GPUburnout-3B-75K / README.md
GPUburnout's picture
Initial upload: GPUburnout-3B-75K pretrained base (75K steps, val loss 2.2475)
de423ce verified
---
license: apache-2.0
language:
- en
tags:
- llama
- pretrained
- from-scratch
- gpuburnout
pipeline_tag: text-generation
---
# GPUburnout-3B-75K
A 3.12 billion parameter Llama-style decoder-only transformer, pretrained from scratch as the Season 4 model in the GPUburnout blog series. Final pretraining checkpoint at 75,000 steps.
This is the base model, before any instruction tuning. For the chat-tuned versions, see [GPUburnout/GPUburnout-3B-75K-Chat](https://huggingface.co/GPUburnout/GPUburnout-3B-75K-Chat) (the shipped SFT champion).
## Model Details
- **Architecture:** Llama-style decoder-only transformer
- **Parameters:** 3.12B
- **Hidden size:** 2,560
- **Intermediate size:** 10,240
- **Layers:** 32
- **Attention heads:** 40 query, 10 key/value (GQA)
- **Head dim:** 64
- **Vocab size:** 32,005
- **Max position:** 2,048
- **Tie word embeddings:** True
- **Precision:** float16
## Training
- **Steps:** 75,000
- **Final val loss:** 2.2475
- **Training cost:** ~$425 (RunPod A100/H200)

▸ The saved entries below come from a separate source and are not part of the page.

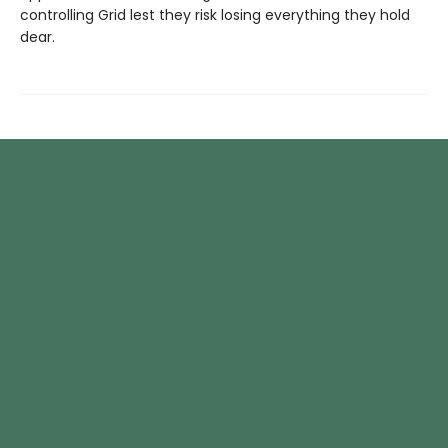
controlling Grid lest they risk losing everything they hold
dear.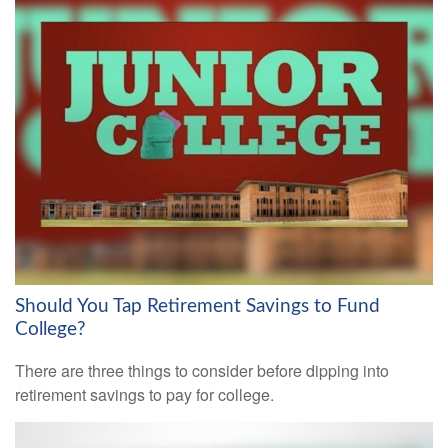
Should You Tap Retirement Savings to Fund
College?
There are three things to consider before dipping into
retirement savings to pay for college.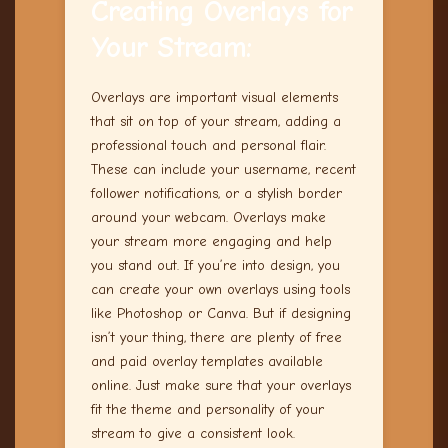
Creating Overlays for
Your Stream:
Overlays are important visual elements
that sit on top of your stream, adding a
professional touch and personal flair.
These can include your username, recent
follower notifications, or a stylish border
around your webcam. Overlays make
your stream more engaging and help
you stand out. If you’re into design, you
can create your own overlays using tools
like Photoshop or Canva. But if designing
isn’t your thing, there are plenty of free
and paid overlay templates available
online. Just make sure that your overlays
fit the theme and personality of your
stream to give a consistent look.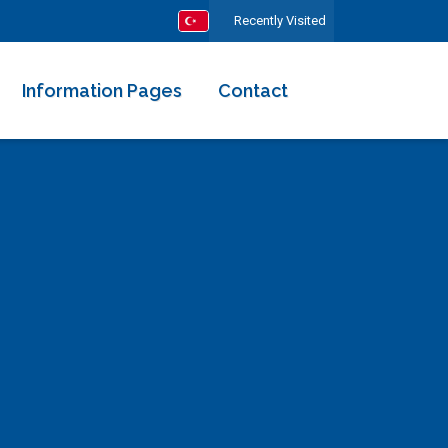
Recently Visited
Information Pages
Contact
About Us
Our Team
Rental Terms and Agreement
All Comments
I Want to Rent My Villa
Frequently Asked Questions
Your Health is Precious for Us
Ministry Certified Housing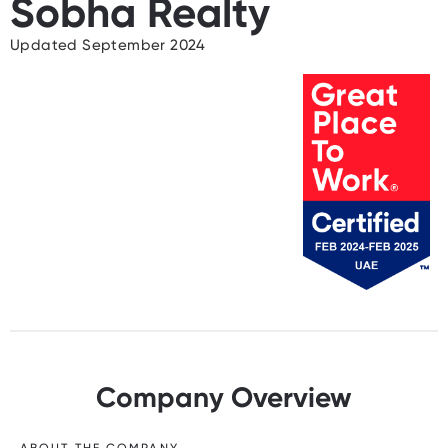
Sobha Realty
Updated September 2024
Company Overview
ABOUT THE COMPANY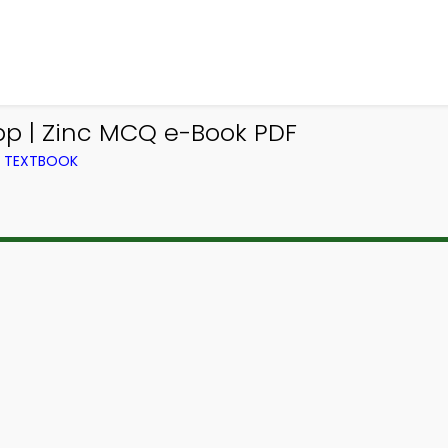
p | Zinc MCQ e-Book PDF
M TEXTBOOK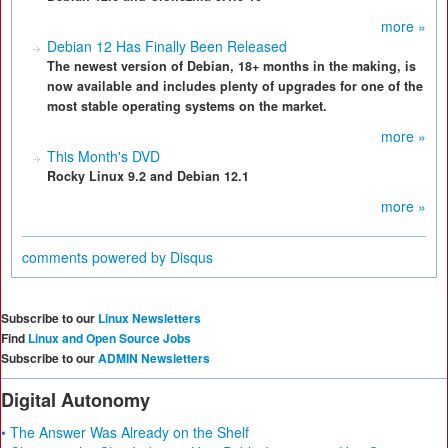
more »
Debian 12 Has Finally Been Released
The newest version of Debian, 18+ months in the making, is
now available and includes plenty of upgrades for one of the
most stable operating systems on the market.
more »
This Month's DVD
Rocky Linux 9.2 and Debian 12.1
more »
comments powered by
Disqus
Subscribe to our
Linux Newsletters
Find
Linux and Open Source Jobs
Subscribe to our
ADMIN Newsletters
Digital Autonomy
• The Answer Was Already on the Shelf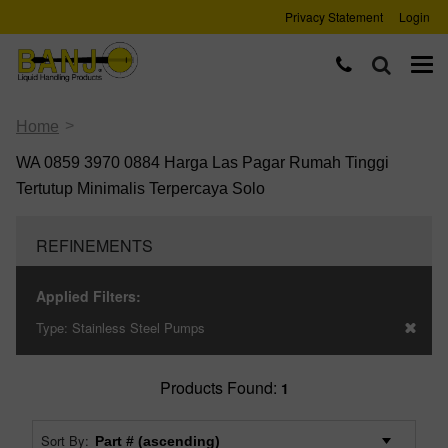
Privacy Statement
Login
>
Home
WA 0859 3970 0884 Harga Las Pagar Rumah Tinggi
Tertutup Minimalis Terpercaya Solo
REFINEMENTS
Applied Filters:
Type:
Stainless Steel Pumps
Products Found:
1
Sort By: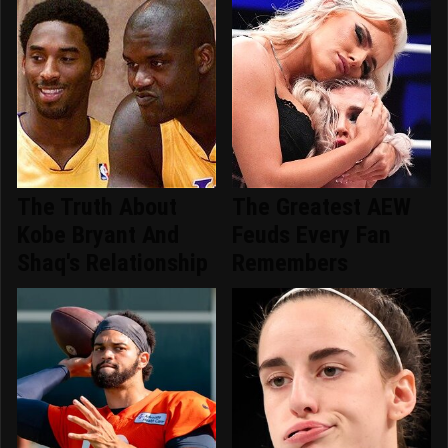
The Truth About
The Greatest AEW
Kobe Bryant And
Feuds Every Fan
Shaq's Relationship
Remembers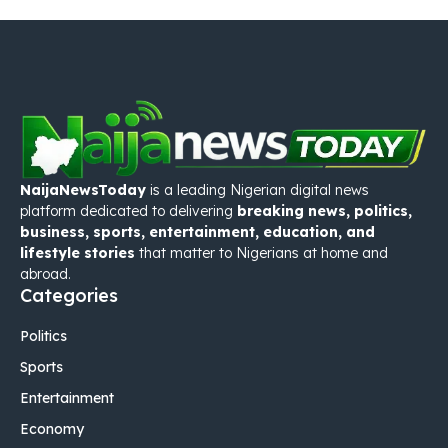
NaijaNewsToday
is a leading Nigerian digital news
platform dedicated to delivering
breaking news, politics,
business, sports, entertainment, education, and
lifestyle stories
that matter to Nigerians at home and
abroad.
Categories
Politics
Sports
Entertainment
Economy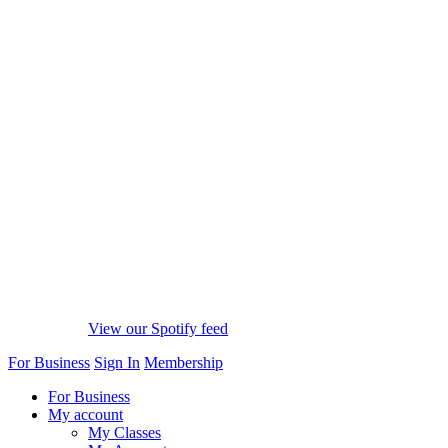
View our Spotify feed
For Business
Sign In
Membership
For Business
My account
My Classes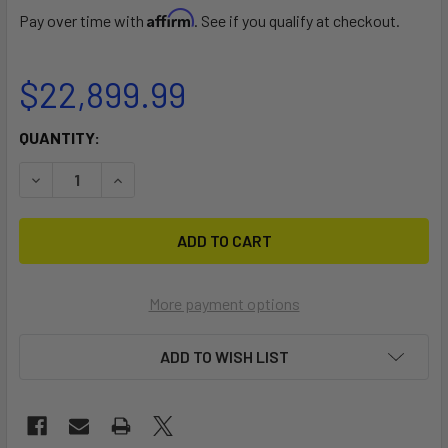
Affirm
Pay over time with
. See if you qualify at checkout.
$22,899.99
CURRENT
QUANTITY:
STOCK:
DECREASE QUANTITY OF EL JEFE
INCREASE QUANTITY OF EL JEFE
More payment options
ADD TO WISH LIST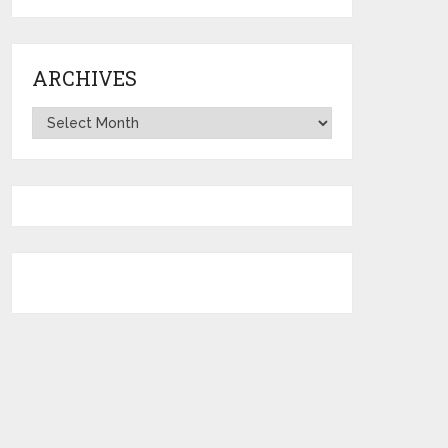
ARCHIVES
Archives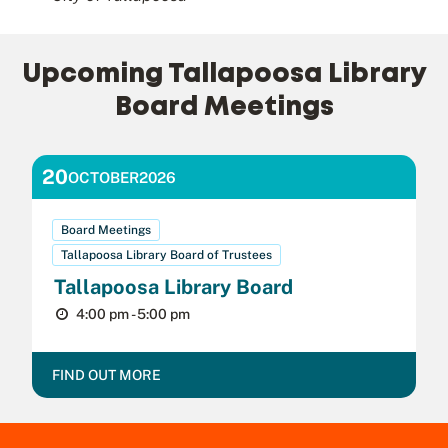
Upcoming Tallapoosa Library
Board Meetings
20
OCTOBER
2026
Board Meetings
Tallapoosa Library Board of Trustees
Tallapoosa Library Board
4:00 pm - 5:00 pm
FIND OUT MORE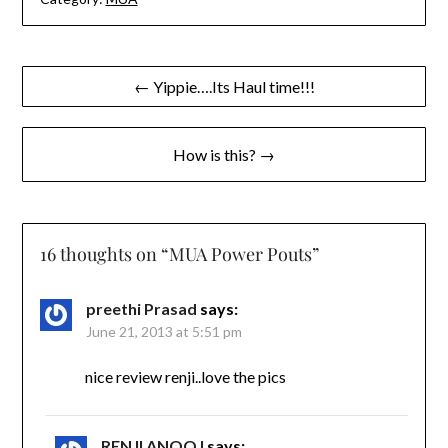
Post
← Yippie….Its Haul time!!!
navigation
How is this? →
16 thoughts on “
MUA Power Pouts
”
preethi Prasad
says:
June 21, 2013 at 5:51 pm
nice review renji..love the pics
RENJI ANOOJ
says:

- **Pretraining data mix:** FineWeb-Edu, FineMath, Stack-Edu-Python, PubMed abstracts
- **Optimizer:** 8-bit AdamW
- **Hardware:** Mixed A100 SXM 80GB and H200 NVL across training run
## Benchmarks (0-shot, float16)
| Benchmark | Score |
|---|---|
| TruthfulQA MC2 | 47.61% |
| HellaSwag (acc_norm) | 28.30% |
| ARC-Easy (acc_norm) | 43.06% |
| ARC-Challenge (acc_norm) | 21.84% |
| MMLU (5-shot acc) | 23.02% |
These are typical small-model-on-limited-tokens numbers. The model has not seen enough data to develop deep academic knowledge (MMLU is near random). It absorbed enough factual content for ARC-Easy to land ~2x random and for TruthfulQA to score above random on calibrated truthfulness, which is the strongest signal at this scale.
## Related Models
- [GPUburnout/GPUburnout-3B-75K-Chat](https://huggingface.co/GPUburnout/GPUburnout-3B-75K-Chat) - SFT champion (step 1500, lr=5e-5, r=16)
- [GPUburnout/GPUburnout-3B-75K-Chat-step3000](https://huggingface.co/GPUburnout/GPUburnout-3B-75K-Chat-step3000) - Alternative SFT checkpoint (lowest val loss, not shipped)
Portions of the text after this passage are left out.